Are we cowards that we cannot speak the truth to each other? What do we fear?
Tell the truth you never wanted me
Tell me.
Perhaps I fear the truth.
She turns and gives me a bitter smile and then motions me closer, I kneel beside her as she turns to me with a question about Yuki.
So we talk about everything but THAT. We talk about Yuki, Kyo, Honda, Hatori and all the Juunishi. I tell her everything – it's a small price for a moment alone with her.
I am a fool, Hatori. A fool for something I cannot have. You see…
I had a dream about the one I love and then there was nothing I could do.
In my dreams
I'm jealous all the time
Kureno is mentioned in passing, my hands clench on my knees. She raises an eyebrow and smiles for the first time.
That bitch. She knows. And yet… I love her. Am I insane?
You see… I had a dream…
Even as the hour passes and I wear her down – wear down that already short temper – I want to see it.
Anything. Even if she strikes me – let her feel.

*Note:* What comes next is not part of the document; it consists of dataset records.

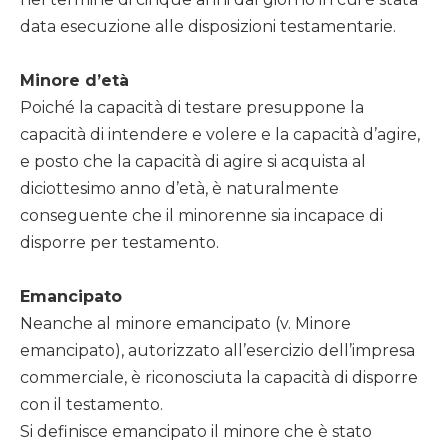
data esecuzione alle disposizioni testamentarie.
Minore d’età
Poiché la capacità di testare presuppone la
capacità di intendere e volere e la capacità d’agire,
e posto che la capacità di agire si acquista al
diciottesimo anno d’età, è naturalmente
conseguente che il minorenne sia incapace di
disporre per testamento.
Emancipato
Neanche al minore emancipato (v. Minore
emancipato), autorizzato all’esercizio dell’impresa
commerciale, è riconosciuta la capacità di disporre
con il testamento.
Si definisce emancipato il minore che è stato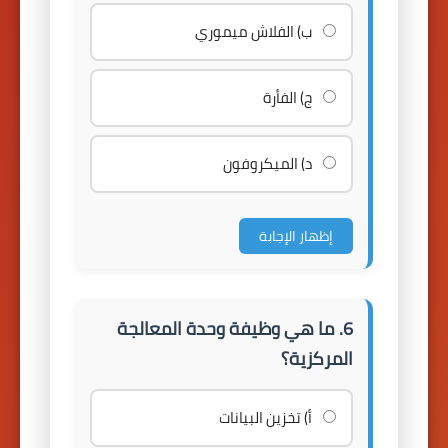
ب) الفلاش ميموري
ج) الفأرة
د) الميكروفون
إظهار الإجابة
6. ما هي وظيفة وحدة المعالجة
المركزية؟
أ) تخزين البيانات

Let her feel that she can be honest with me. Let her feel something – anything – anything but apathy.
Visions race in my head as infinite possibilities present themselves to me: her lips on mine, my hands on her, us walking down the lane together, talking over tea in my poor dining room. It's all so confusing.
I had a dream…
As I wake I'm going out of my mind
Going out of my mind
But it's warped – it's a nightmare perhaps – how can a dream of hope and beauty be so wrong? The novelist in me savors the claustrophobic fate, the rest of me dies. It's so hopeless, it drives me crazy.
I had a dream about the one I love and then there was nothing I could do.